Bryan Municipal Utilities (BMU) power supply costs are based on the City’s total electric demand during the five greatest annual Pennsylvania-New Jersey-Maryland (PJM) Interconnection regional transmission organization’s capacity peaks and also during the one-hour annual American Electric Power (AEP) transmission peak demand.

These peak demand periods typically occur during extreme summer and winter temperatures, due to heavy air conditioner or heating system use. Bryan residents are extremely fortunate that we can operate the Municipal Power Plant, Auglaize Hydroelectric Plant, and Bryan Solar Field during these peak demand periods. The total Bryan electric system transmission loads can then be decreased, resulting in reduced capacity and transmission charges to our community.

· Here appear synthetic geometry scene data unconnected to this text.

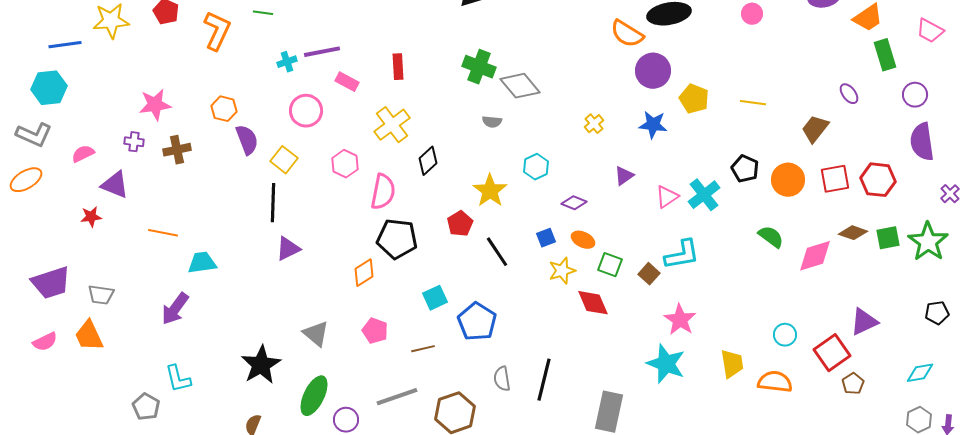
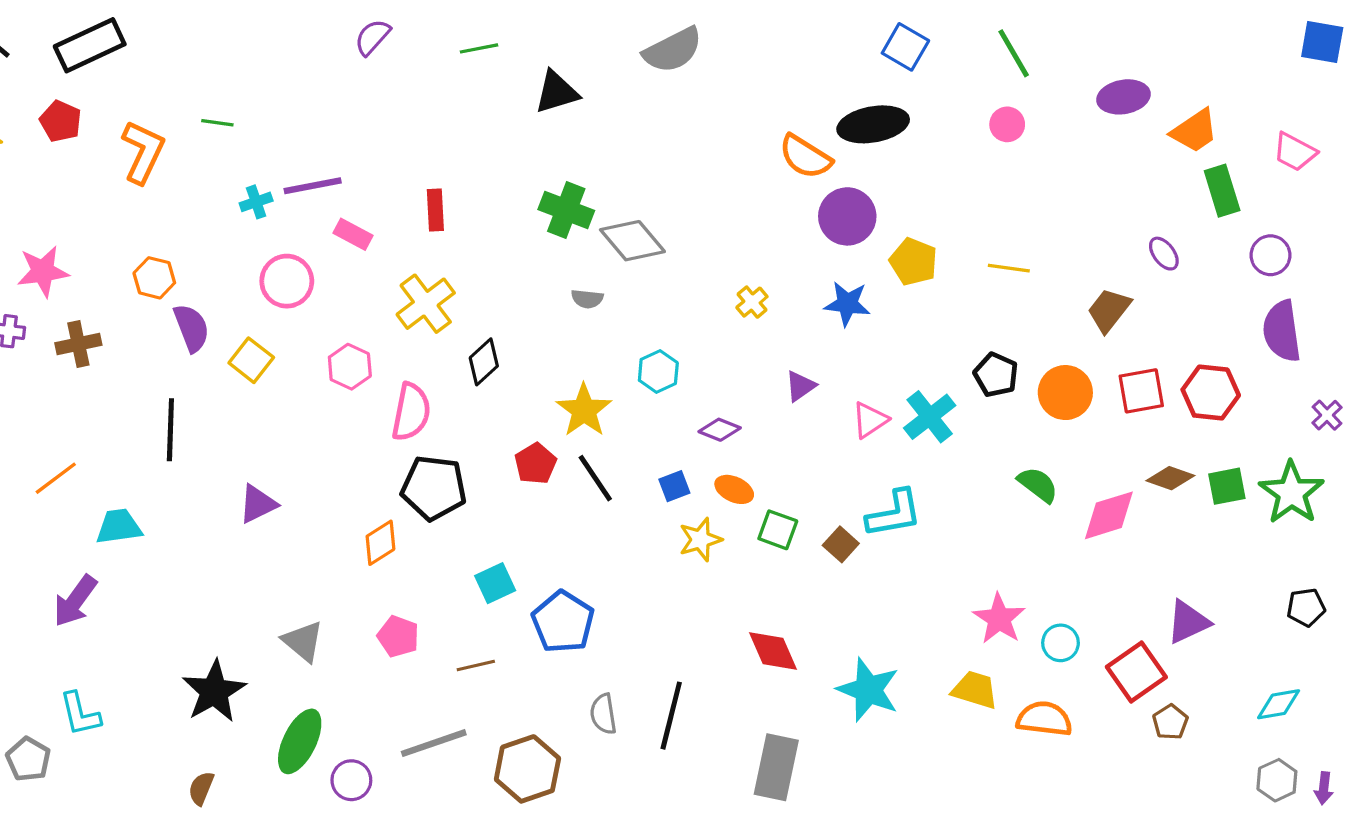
black line: (273, 203) -> (170, 430), moved
orange line: (163, 233) -> (56, 478), turned -48
black line: (497, 252) -> (595, 478), moved
red diamond: (593, 303) -> (773, 651), moved
pink star: (680, 320) -> (999, 619), moved
yellow trapezoid: (732, 364) -> (975, 690), turned -64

When a Peak Alert is issued, you can help decrease the demand by using less energy during these peak demand times. The voluntary conservation efforts during peak demand periods by Bryan businesses, residents, and municipal departments avoided approximately $5 million of additional power supply costs in 2020 and are projected to save over $4.5 million in 2021.

“So, it really isn’t that complicated,” said Gardner, “use less and save more” Any assistance that you are willing and able to provide would be much appreciated. By working together, we can help each of us save money on our electric bills.